Peter Olmsted, assistant secretary for energy to Cuomo, said, “We need to double down on collaborating with each other,” and that Article 10 process improvements should be coming faster now with the appointment of Sarah Osgood, director of policy implementation at the Department of Public Service, to speed implementation.
Siting Challenges
Osgood said there are currently 34 active projects in the Article 10 pipeline, 31 of them renewable energy projects.
“Overall we have over 6,300 MW of generation capacity proposed, three-quarters of it renewable energy,” Osgood said. “The projects are split pretty evenly between wind and solar, but we are noticing that the projects that came into Article 10 earlier tend to be more large-scale wind.
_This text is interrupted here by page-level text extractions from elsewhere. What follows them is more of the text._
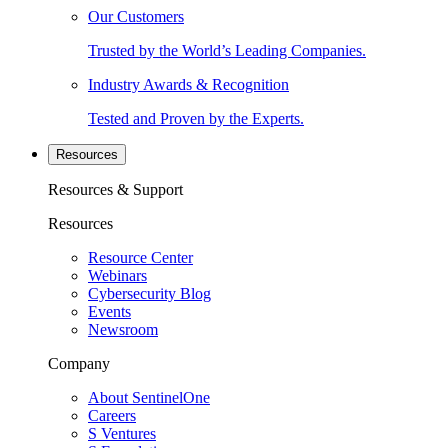
Our Customers
Trusted by the World’s Leading Companies.
Industry Awards & Recognition
Tested and Proven by the Experts.
Resources
Resources & Support
Resources
Resource Center
Webinars
Cybersecurity Blog
Events
Newsroom
Company
About SentinelOne
Careers
S Ventures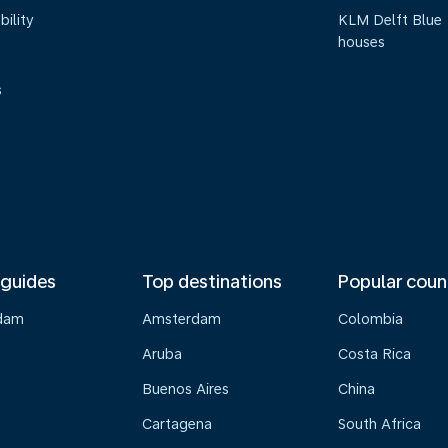
bility
KLM Delft Blue
houses
s
 guides
Top destinations
Popular coun
dam
Amsterdam
Colombia
Aruba
Costa Rica
Buenos Aires
China
Cartagena
South Africa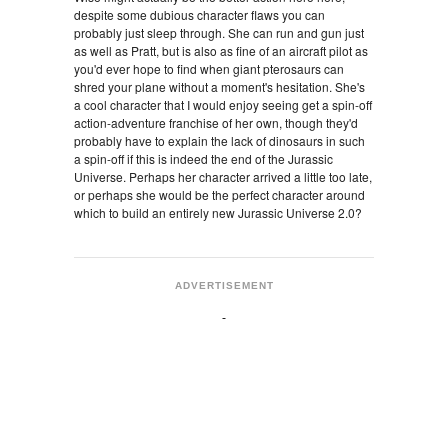
despite some dubious character flaws you can
probably just sleep through. She can run and gun just
as well as Pratt, but is also as fine of an aircraft pilot as
you'd ever hope to find when giant pterosaurs can
shred your plane without a moment's hesitation. She's
a cool character that I would enjoy seeing get a spin-off
action-adventure franchise of her own, though they'd
probably have to explain the lack of dinosaurs in such
a spin-off if this is indeed the end of the Jurassic
Universe. Perhaps her character arrived a little too late,
or perhaps she would be the perfect character around
which to build an entirely new Jurassic Universe 2.0?
ADVERTISEMENT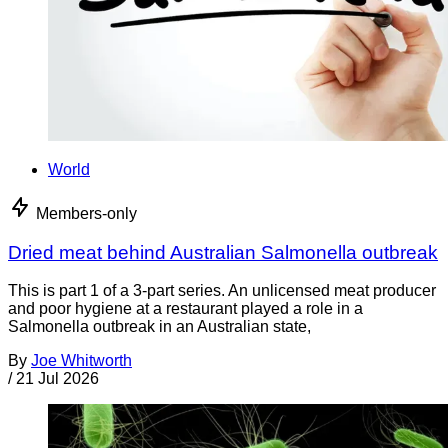
World
Members-only
Dried meat behind Australian Salmonella outbreak
This is part 1 of a 3-part series. An unlicensed meat producer
and poor hygiene at a restaurant played a role in a
Salmonella outbreak in an Australian state,
By
Joe Whitworth
/
21 Jul 2026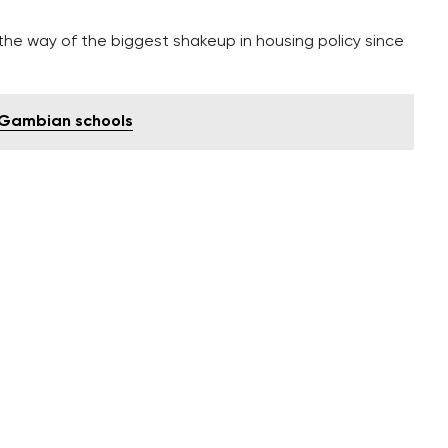
the way of the biggest shakeup in housing policy since
o Gambian schools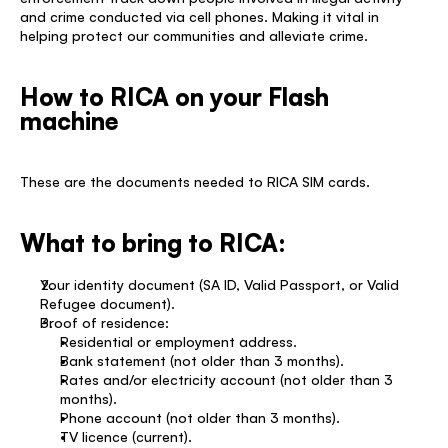
and crime conducted via cell phones. Making it vital in 
helping protect our communities and alleviate crime. 
How to RICA on your Flash 
machine
These are the documents needed to RICA SIM cards. 
What to bring to RICA: 
Your identity document (SA ID, Valid Passport, or Valid 
Refugee document). 
Proof of residence: 
Residential or employment address. 
Bank statement (not older than 3 months). 
Rates and/or electricity account (not older than 3 
months). 
Phone account (not older than 3 months). 
TV licence (current). 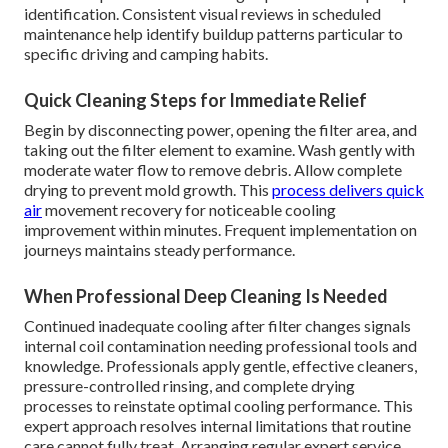
identification. Consistent visual reviews in scheduled
maintenance help identify buildup patterns particular to
specific driving and camping habits.
Quick Cleaning Steps for Immediate Relief
Begin by disconnecting power, opening the filter area, and
taking out the filter element to examine. Wash gently with
moderate water flow to remove debris. Allow complete
drying to prevent mold growth. This
process delivers quick
air
movement recovery for noticeable cooling
improvement within minutes. Frequent implementation on
journeys maintains steady performance.
When Professional Deep Cleaning Is Needed
Continued inadequate cooling after filter changes signals
internal coil contamination needing professional tools and
knowledge. Professionals apply gentle, effective cleaners,
pressure-controlled rinsing, and complete drying
processes to reinstate optimal cooling performance. This
expert approach resolves internal limitations that routine
care cannot fully treat. Arranging regular expert service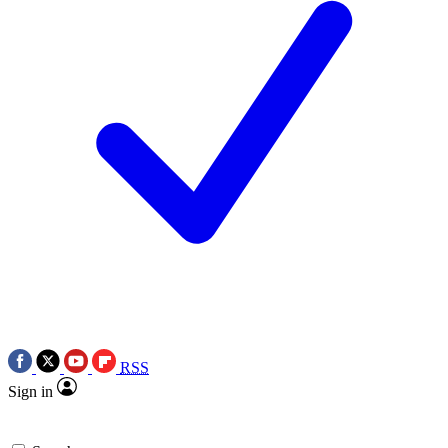
RSS
Sign in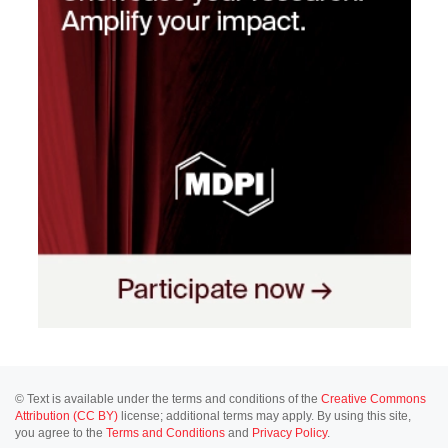
© Text is available under the terms and conditions of the
Creative Commons
Attribution (CC BY)
license; additional terms may apply. By using this site,
you agree to the
Terms and Conditions
and
Privacy Policy
.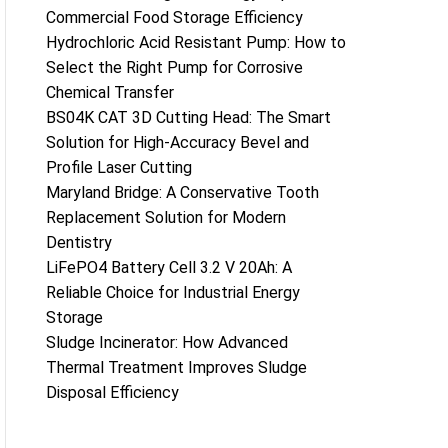
Commercial Food Storage Efficiency
Hydrochloric Acid Resistant Pump: How to
Select the Right Pump for Corrosive
Chemical Transfer
BS04K CAT 3D Cutting Head: The Smart
Solution for High-Accuracy Bevel and
Profile Laser Cutting
Maryland Bridge: A Conservative Tooth
Replacement Solution for Modern
Dentistry
LiFePO4 Battery Cell 3.2 V 20Ah: A
Reliable Choice for Industrial Energy
Storage
Sludge Incinerator: How Advanced
Thermal Treatment Improves Sludge
Disposal Efficiency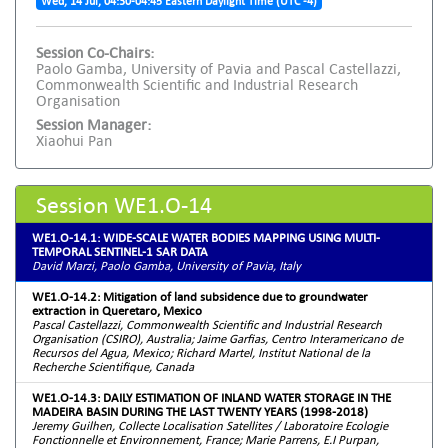
Wed, 14 Jul, 04:30-04:45 Eastern Daylight Time (UTC -4)
Session Co-Chairs:
Paolo Gamba, University of Pavia and Pascal Castellazzi,
Commonwealth Scientific and Industrial Research
Organisation
Session Manager:
Xiaohui Pan
Session WE1.O-14
WE1.O-14.1: WIDE-SCALE WATER BODIES MAPPING USING MULTI-
TEMPORAL SENTINEL-1 SAR DATA
David Marzi, Paolo Gamba, University of Pavia, Italy
WE1.O-14.2: Mitigation of land subsidence due to groundwater
extraction in Queretaro, Mexico
Pascal Castellazzi, Commonwealth Scientific and Industrial Research
Organisation (CSIRO), Australia; Jaime Garfias, Centro Interamericano de
Recursos del Agua, Mexico; Richard Martel, Institut National de la
Recherche Scientifique, Canada
WE1.O-14.3: DAILY ESTIMATION OF INLAND WATER STORAGE IN THE
MADEIRA BASIN DURING THE LAST TWENTY YEARS (1998-2018)
Jeremy Guilhen, Collecte Localisation Satellites / Laboratoire Ecologie
Fonctionnelle et Environnement, France; Marie Parrens, E.I Purpan,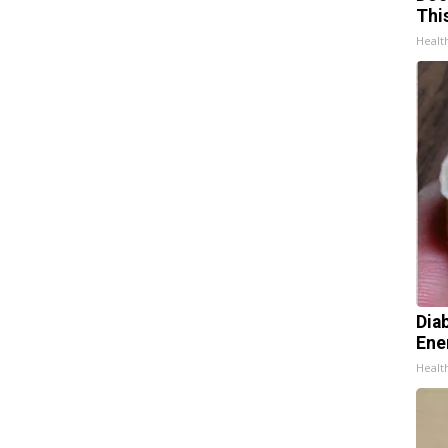
Thi
Healt
Dia
Ene
Healt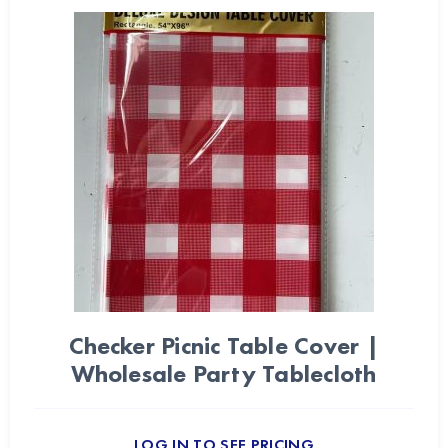
Checker Picnic Table Cover |
Wholesale Party Tablecloth
LOG IN TO SEE PRICING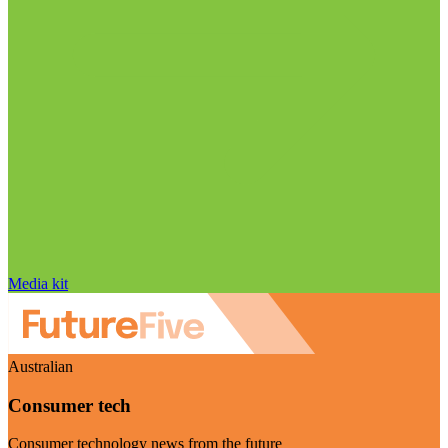
Media kit
Australian
Consumer tech
Consumer technology news from the future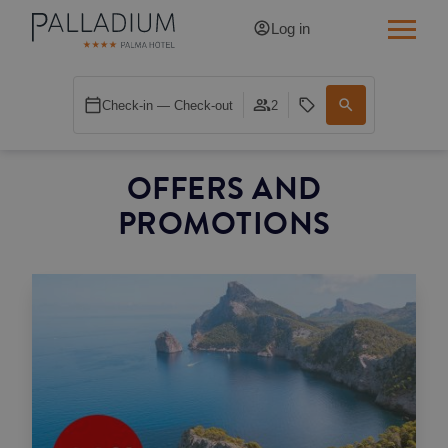
Log in
SINGLE RED
Check-in — Check-out
2
SINGLE BALCONY
OFFERS AND
SINGLE BALCONY CATHEDRAL
PROMOTIONS
DOUBLE RED
DOUBLE INN
DOUBLE WHITE
DOUBLE INN CATHEDRAL
SUPERIOR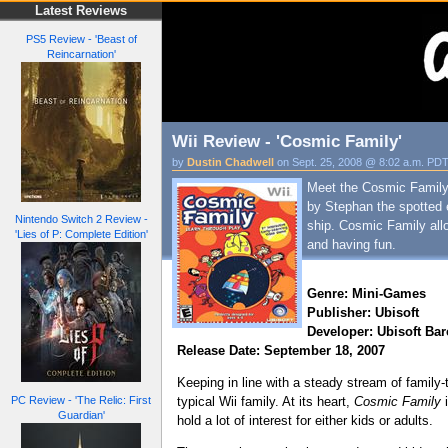
Latest Reviews
PS5 Review - 'Beast of
Reincarnation'
Wii Review - 'Cosmic Family'
by
Dustin Chadwell
on Sept. 25, 2008 @ 8:02 a.m. PD
Meet the Cosmic Family: 
by Stephan the spotted 
Nintendo Switch 2 Review -
ship. Cosmic Family allo
'Lies of P: Complete Edition'
and having fun.
Genre: Mini-Games
Publisher: Ubisoft
Developer: Ubisoft Ba
Release Date: September 18, 2007
Keeping in line with a steady stream of famil
PC Review - 'The Relic: First
typical Wii family. At its heart,
Cosmic Family
i
Guardian'
hold a lot of interest for either kids or adults.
We’re starting to see a little bit of a shift to have more solar entering the pipeline.”
David Gahl, director of Northeast state affairs at the Solar Energy Industries Association, said that some shortcuts have been taken on value of distributed energy resources (VDER) compensation.
“Right now, the VDER provides compensation for the avoided pollution, and that’s great, but I think some decisions were made in determining what that value should be that essentially shortchange what a number of solar projects or DER projects should receive,” Gahl said.
“There are little changes on the margins that have reduced that compensation, and ultimately that’s probably not the direction the state wants to go if it wants to put more DER on the system,” Gahl said. “We shouldn’t take shortcuts, shouldn’t shave off value.”
Jeff Bishop, CEO of storage developer Key Capture Energy, said there are several frameworks to consider and that “as we move to the energy future, there’s a role for all the new technologies.”
VDER doesn’t include hydro, biomass, small wind or PV, he said, “but there is a role for storage … we have to be sure that technologies get paid for all their attributes.”
Dan Hendrick, head of external relations for Clearway Energy, said New York is heading in the right direction, but with considerable gaps.
“There’s a talk of devaluing in a five-year timeline, but some of these facilities generate for 30 years,” Hendrick said. “Con Edison has only 8 MW of community-distributed generation in the pipeline around New York City.”
Michael Gerrard of Columbia Law School reviewed some of the legal history around siting requirement waivers and the tug of war between state and municipal officials.
“The main difference between the old version of Article 10 and the new is that the former had the phrase ‘unreasonably restrictive,’ which has been supplanted by the phrase ‘unreasonably burdensome,’” Gerrard said. “There’s no clear explanation anywhere of why that change was made or what it amounts to. My own view is that it probably means that economic considerations can certainly be a factor in addition to everything else that used to be considered.”